É admitido, como início de prova material, nos termos da Súmula 73 deste Tribunal, documentos de terceiros, membros do grupo parental. De fato, o artigo 11, § 1 º, da Lei n. 8.213, de 1991, define como sendo regime de economia familiar aquele em que os membros da família exercem em condições de mútua dependência e colaboração. Nesse contexto, os atos negociais da entidade respectiva, via de regra, serão formalizados não de forma individual, mas em nome do pater familiae, que é quem representa o grupo familiar perante terceiros, função esta exercida, normalmente, no caso dos trabalhadores rurais, pelo genitor ou cônjuge masculino.

O fato de o cônjuge exercer atividade outra que não a rural também não serve para descaracterizar automaticamente a condição de segurado especial de quem postula o benefício, pois, de acordo com o que dispõe o inciso VII do artigo 11 da Lei nº 8.213/91, é segurado especial o produtor, o parceiro, o meeiro e o arrendatário rurais, o pescador artesanal e o assemelhado, que exerçam suas atividades, individualmente ou em regime de economia familiar, ainda que com o auxílio eventual de terceiros, bem como seus respectivos cônjuges ou companheiros e filhos maiores de 16 anos ou a eles equiparados, desde que trabalhem, comprovadamente, com o grupo familiar respectivo. Ou seja, ainda que considerado como trabalhador rural individual, sua situação encontra guarida no permissivo legal referido, sendo certo também desimportar se o cônjuge recebe alguma remuneração que complemente a renda familiar, mas que não retire a natureza de subsistência da renda advinda da atividade rural, ou seja que não se comunica ou interfere com os ganhos oriundos da atividade agrícola.
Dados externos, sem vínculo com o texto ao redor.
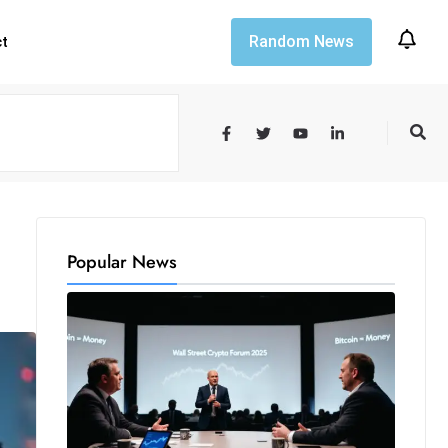
Random News
ct
Popular News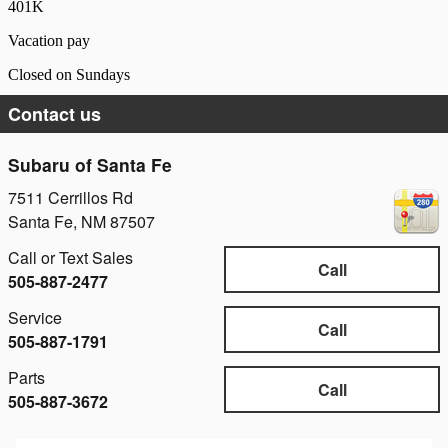
401K
Vacation pay
Closed on Sundays
Contact us
Subaru of Santa Fe
7511 Cerrillos Rd
Santa Fe
,
NM
87507
Call or Text Sales
Call
505-887-2477
Service
Call
505-887-1791
Parts
Call
505-887-3672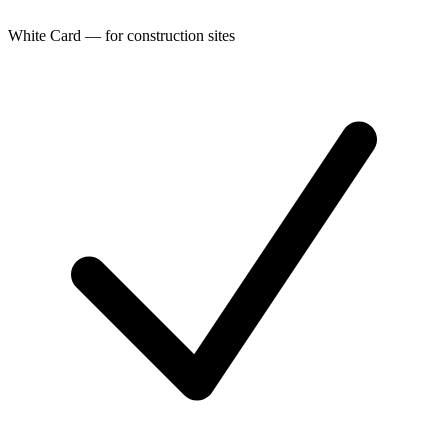
White Card — for construction sites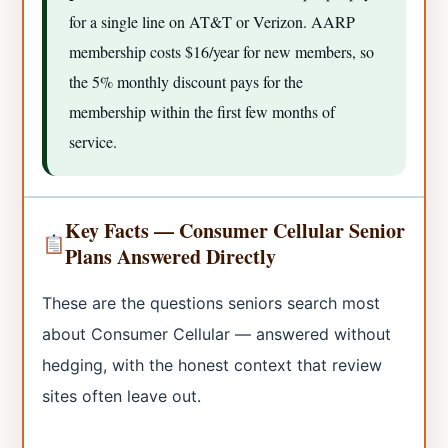
for a single line on AT&T or Verizon. AARP
membership costs $16/year for new members, so
the 5% monthly discount pays for the
membership within the first few months of
service.
Key Facts — Consumer Cellular Senior
Plans Answered Directly
These are the questions seniors search most
about Consumer Cellular — answered without
hedging, with the honest context that review
sites often leave out.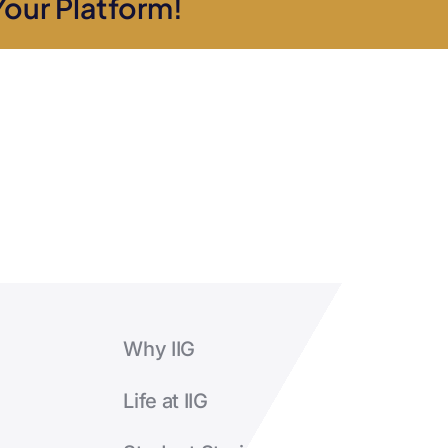
Your Platform!
will
I
receive?
Why IIG
Life at IIG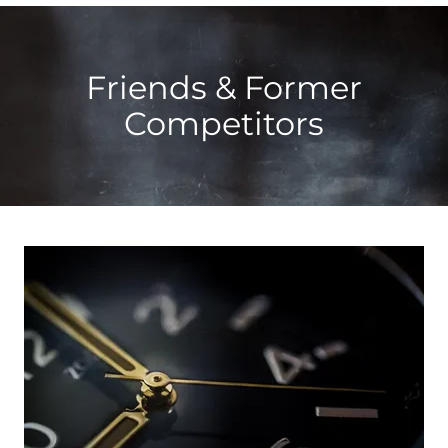
Friends & Former
Competitors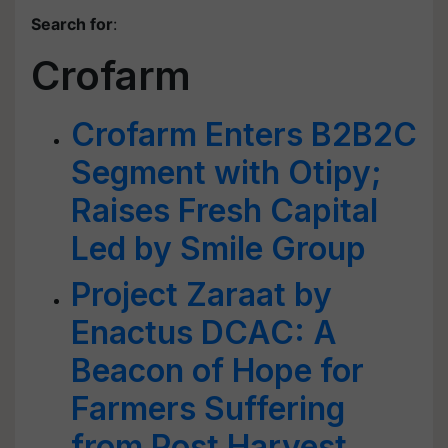
Search for
:
Crofarm
Crofarm Enters B2B2C
Segment with Otipy;
Raises Fresh Capital
Led by Smile Group
Project Zaraat by
Enactus DCAC: A
Beacon of Hope for
Farmers Suffering
from Post Harvest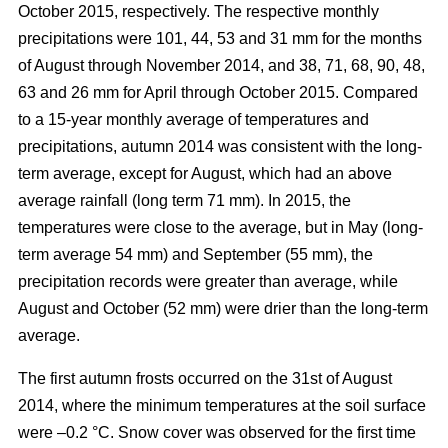
October 2015, respectively. The respective monthly
precipitations were 101, 44, 53 and 31 mm for the months
of August through November 2014, and 38, 71, 68, 90, 48,
63 and 26 mm for April through October 2015. Compared
to a 15-year monthly average of temperatures and
precipitations, autumn 2014 was consistent with the long-
term average, except for August, which had an above
average rainfall (long term 71 mm). In 2015, the
temperatures were close to the average, but in May (long-
term average 54 mm) and September (55 mm), the
precipitation records were greater than average, while
August and October (52 mm) were drier than the long-term
average.
The first autumn frosts occurred on the 31st of August
2014, where the minimum temperatures at the soil surface
were –0.2 °C. Snow cover was observed for the first time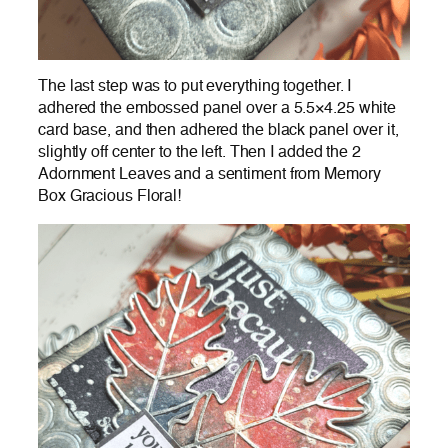
The last step was to put everything together. I
adhered the embossed panel over a 5.5×4.25 white
card base, and then adhered the black panel over it,
slightly off center to the left. Then I added the 2
Adornment Leaves and a sentiment from Memory
Box Gracious Floral!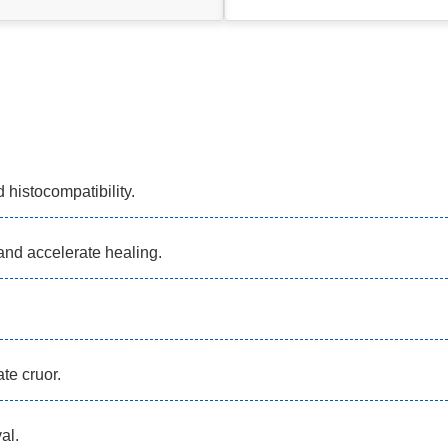
 histocompatibility.
and accelerate healing.
te cruor.
al.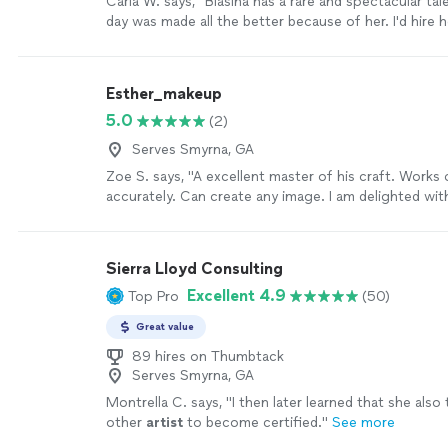
Carla W. says, "
Blasina has a rare and spectacular tal
day was made all the better because of her. I'd hire h
heartbeat.
"
See more
Esther_makeup
5.0
(2)
Serves Smyrna, GA
Zoe S. says, "A excellent master of his craft. Works 
accurately. Can create any image. I am delighted wit
lamination. And for the first time I saw myself differe
help of such makeup, thank you!😘"
See more
Sierra Lloyd Consulting
Excellent 4.9
Top Pro
(50)
Great value
89 hires on Thumbtack
Serves Smyrna, GA
Montrella C. says, "
I then later learned that she also
other
artist
to become certified.
"
See more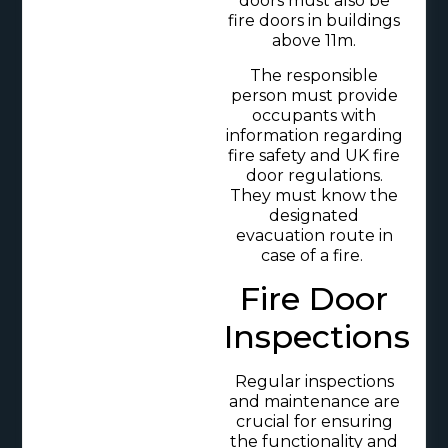
doors must also be
fire doors in buildings
above 11m.
The responsible
person must provide
occupants with
information regarding
fire safety and UK fire
door regulations.
They must know the
designated
evacuation route in
case of a fire.
Fire Door
Inspections
Regular inspections
and maintenance are
crucial for ensuring
the functionality and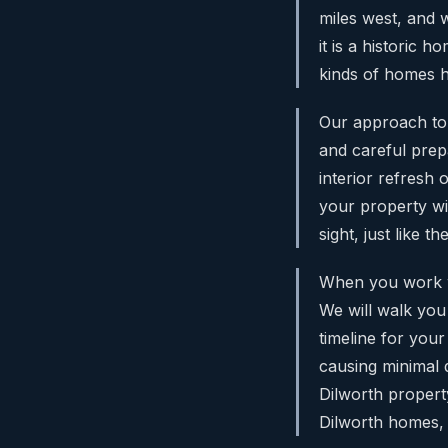
miles west, and w
it is a historic
kinds of homes h
Our approach to P
and careful prep
interior refresh o
your property w
sight, just like t
When you work w
We will walk you
timeline for your
causing minimal d
Dilworth property
Dilworth homes, 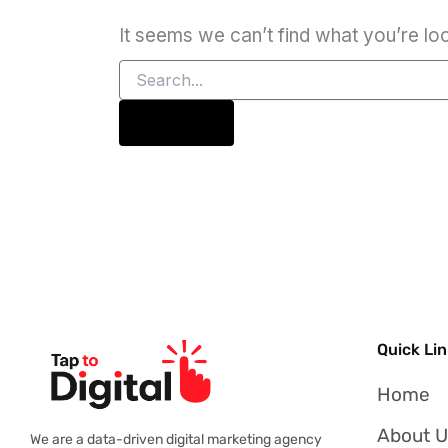
It seems we can’t find what you’re lo
Quick Li
Home
About 
We are a data-driven digital marketing agency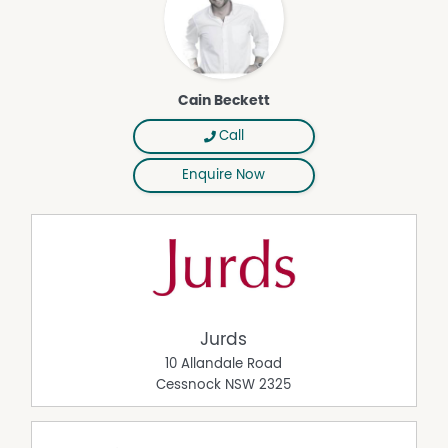
• 1 hour to Newcastle beaches
• Just over 2 hours to Sydney CBD
A Rare Lifestyle & Investment Opportunity
Hunter Moon is more than a property — it is an
Cain Beckett
established tourism business, a private sanctuary, and a
gateway to a sought-after country lifestyle.
Call
Whether you wish to:
Enquire Now
• Continue the highly profitable accommodation
operation
• Live onsite and manage remotely
• Expand the offering
• Host family, friends, and private events
• Or simply embrace a slower pace of life
This estate offers flexibility, security, and long-term value
Jurds
in one of NSW's premier lifestyle regions.
10 Allandale Road
Cessnock
NSW
2325
Property Features
Solar Panels
Outside Spa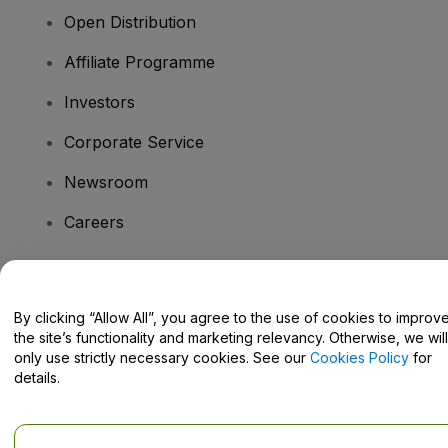
Open Distribution
Affiliate Programme
Investors
Corporate Service
Newsroom
Careers
Have Questions?
By clicking “Allow All”, you agree to the use of cookies to improv
the site’s functionality and marketing relevancy. Otherwise, we will
Help Centre / Contact Us
only use strictly necessary cookies. See our
Cookies Policy
for
details.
Nos casos dos trabalhadores rurais conhecidos como "boias-frias", diaristas ou volantes, considerando a informalidade com que é prestado o trabalho no meio rural, que dificulta a comprovação documental da atividade, o entendimento firmado pelo Superior Tribunal de Justiça é de que o tempo de serviço rural deve ser demonstrado mediante a apresentação de início de prova material referente ao período a ser comprovado, complementada por prova testemunhal idônea, quando necessária ao preenchimento de lacunas, não sendo admitida a prova exclusivamente testemunhal, exceto quando demonstrada a ocorrência de caso fortuito ou força maior, os termos do art. 55, § 3º, da Lei nº 8.213/91, bem como da Súmula nº 149 do STJ e do REsp nº 1.321.493/PR (Rel. Min. Herman Benjamin, 1ª Seção, j. 10.10.2012, recurso representativo da controvérsia).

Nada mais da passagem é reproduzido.